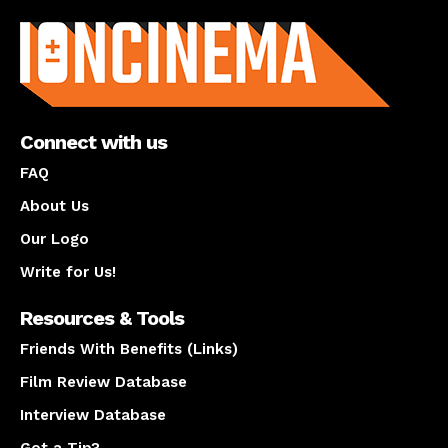
About us
Connect with us
FAQ
About Us
Our Logo
Write for Us!
Resources & Tools
Friends With Benefits (Links)
Film Review Database
Interview Database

Task
At the line with "Resources & Tools", begin reproducing the material above exactly, and continue through its last line.

Output of the exercise
Resources & Tools
Friends With Benefits (Links)
Film Review Database
Interview Database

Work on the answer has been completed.